AT&T said the NAL shows a "startling" lack of authority or reasoned decision-making, and said the number seemed arbitrary and would represent a "massive forfeiture" for conduct the FCC has endorsed in the past. (Just for some context on the size of the fine relative to AT&T's business: AT&T said total wireless revenue in the second quarter grew 2.2 percent year-over-year to $18.3 billion.)
AT&T said the FCC did not prove that customers were harmed and that the size of the fine is meant to coerce a settlement based on a prejudgment of AT&T's liability. AT&T said the commission was "abandoning any pretext" of being an impartial arbiter in the case. "It is absurd to suggest that AT&T intended to or actually did mislead the relevant Unlimited Data Plan customers. Those customers were repeatedly advised of AT&T's congestion management practices, and, for nearly four years, they chose to keep their service," AT&T said in its filing.

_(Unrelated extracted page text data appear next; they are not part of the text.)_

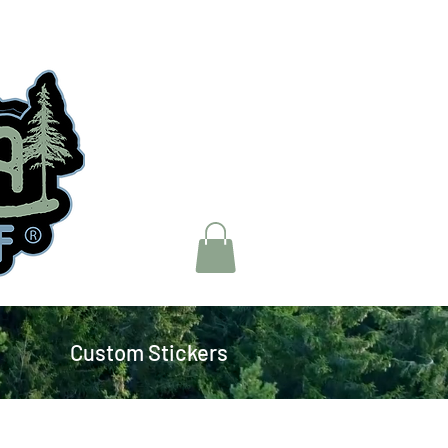
Custom Stickers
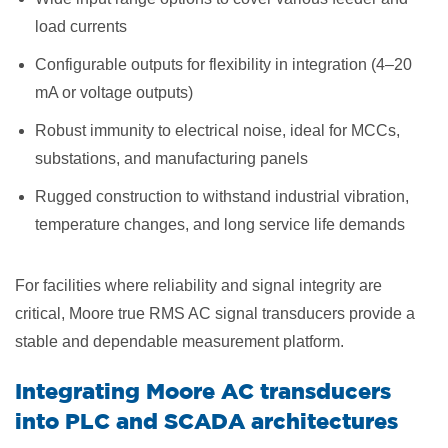
load currents
Configurable outputs for flexibility in integration (4–20
mA or voltage outputs)
Robust immunity to electrical noise, ideal for MCCs,
substations, and manufacturing panels
Rugged construction to withstand industrial vibration,
temperature changes, and long service life demands
For facilities where reliability and signal integrity are
critical, Moore true RMS AC signal transducers provide a
stable and dependable measurement platform.
Integrating Moore AC transducers
into PLC and SCADA architectures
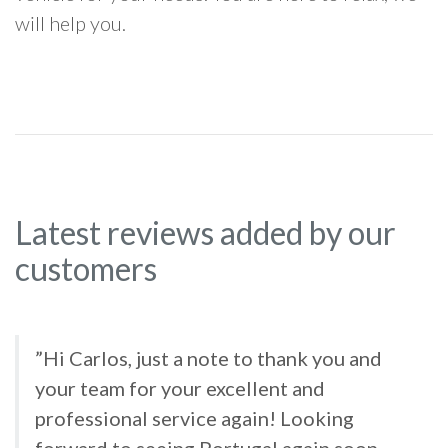
will help you.
Latest reviews added by our
customers
”Hi Carlos, just a note to thank you and
your team for your excellent and
professional service again! Looking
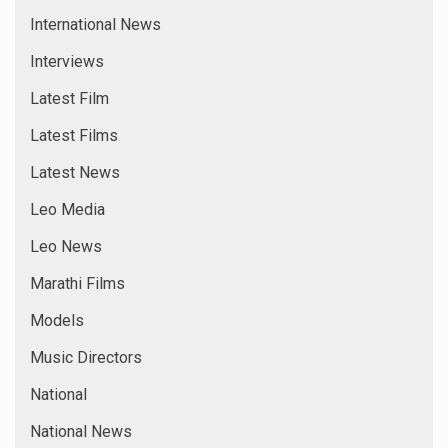
International News
Interviews
Latest Film
Latest Films
Latest News
Leo Media
Leo News
Marathi Films
Models
Music Directors
National
National News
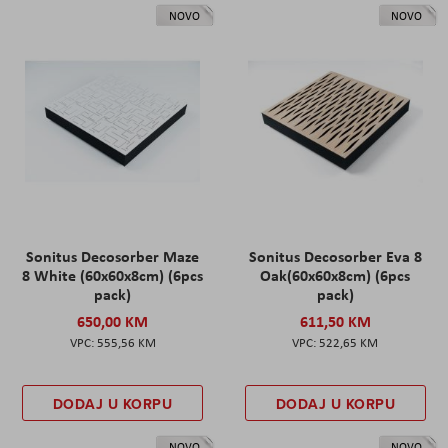
NOVO
NOVO
Sonitus Decosorber Maze
Sonitus Decosorber Eva 8
8 White (60x60x8cm) (6pcs
Oak(60x60x8cm) (6pcs
pack)
pack)
650,00 KM
611,50 KM
555,56 KM
522,65 KM
DODAJ U KORPU
DODAJ U KORPU
NOVO
NOVO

AT&T said it did not willfully mislead its customers. "While the NAL speaks of AT&T's 'culpability' and 'clear knowledge' that it was misleading customers, the evidence is to the contrary," AT&T said. "AT&T made multiple disclosures by email, bill message, text message, and online posting, precisely so that potentially affected customers would be informed about the MBR policy. And, for its part, the Commission has been well aware of AT&T's MBR website disclosures since 2011. Yet, until recently, it offered no hint that it viewed them as deficient in any respect."
Last month the FCC accused AT&T of violating the transparency rule of its 2010 Open Internet order on net neutrality. Although a federal court tossed most of those rules out last year before the FCC drew up new ones, the court let the transparency rule stand and it has been in effect since 2011. The FCC said that although AT&T disclosed its throttling policy in a July 2011 press release and notices to customers, it did not provide information on when or after using how much data customers would see their speeds throttled, how much their speeds would be reduced or how those speed reductions would affect their ability to use apps on their phones.

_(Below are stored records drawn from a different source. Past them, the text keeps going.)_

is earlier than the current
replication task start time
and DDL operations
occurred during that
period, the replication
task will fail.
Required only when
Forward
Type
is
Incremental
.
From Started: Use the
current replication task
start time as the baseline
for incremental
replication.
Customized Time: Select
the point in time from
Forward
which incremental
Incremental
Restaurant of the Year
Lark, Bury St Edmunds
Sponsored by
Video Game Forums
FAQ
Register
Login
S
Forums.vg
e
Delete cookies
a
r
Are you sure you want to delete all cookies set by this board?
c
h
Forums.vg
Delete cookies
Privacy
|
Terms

In June the FCC said that it would look for four things from AT&T in its written response: any measures that the company has taken to provide redress to consumers; how AT&T is correcting any "misleading statements" regarding its unlimited data plans; how it can inform its customers about its "previous violations" of the transparency rule; and whether it will provide its customers an opportunity to opt out of their unlimited plans without a penalty.
The FCC will likely be disappointed. According to Mutlichannel News, AT&T said the FCC cannot require it to let customers escape Early Termination Fees, stop using the term "unlimited" or wear the "scarlet letter" of having to inform its customers that it violated the transparency rule, which it said would be a violation of the First Amendment.
The FCC will review AT&T's response before moving forward with a formal decision on the fine.